Task material:
╔══
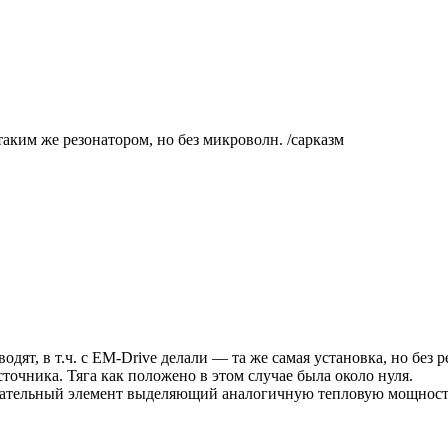
аким же резонатором, но без микроволн. /сарказм
одят, в т.ч. с EM-Drive делали — та же самая установка, но без 
точника. Тяга как положено в этом случае была около нуля.
евательный элемент выделяющий аналогичную тепловую мощность)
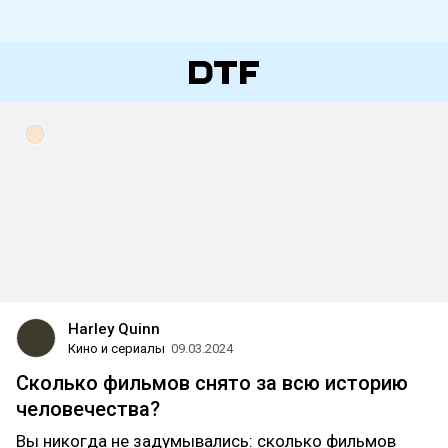
Harley Quinn
Кино и сериалы
09.03.2024
Сколько фильмов снято за всю историю
человечества?
Вы никогда не задумывались: сколько фильмов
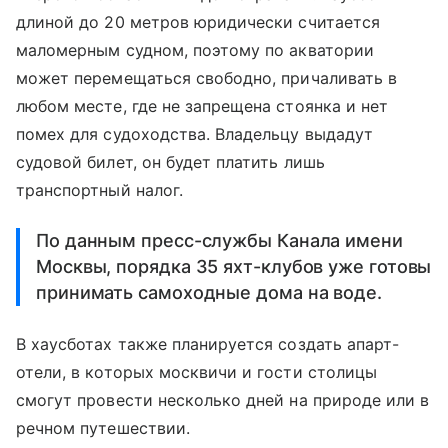
длиной до 20 метров юридически считается
маломерным судном, поэтому по акватории
может перемещаться свободно, причаливать в
любом месте, где не запрещена стоянка и нет
помех для судоходства. Владельцу выдадут
судовой билет, он будет платить лишь
транспортный налог.
По данным пресс-службы Канала имени
Москвы, порядка 35 яхт-клубов уже готовы
принимать самоходные дома на воде.
В хаусботах также планируется создать апарт-
отели, в которых москвичи и гости столицы
смогут провести несколько дней на природе или в
речном путешествии.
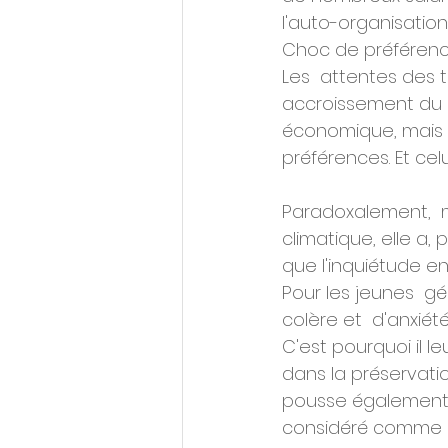
l'auto-organisation
Choc de préféren
Les  attentes des t
accroissement du p
économique, mais 
préférences. Et cel
Paradoxalement,  mê
climatique, elle a, 
que l'inquiétude e
Pour les jeunes  g
colère et  d'anxié
C'est pourquoi il l
dans la préservation
pousse également à 
considéré comme un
╚══
Work instructions: Please give the number of lines in the data above that contain the word "фильмов", with nothing else.

Answer to the exercise: 2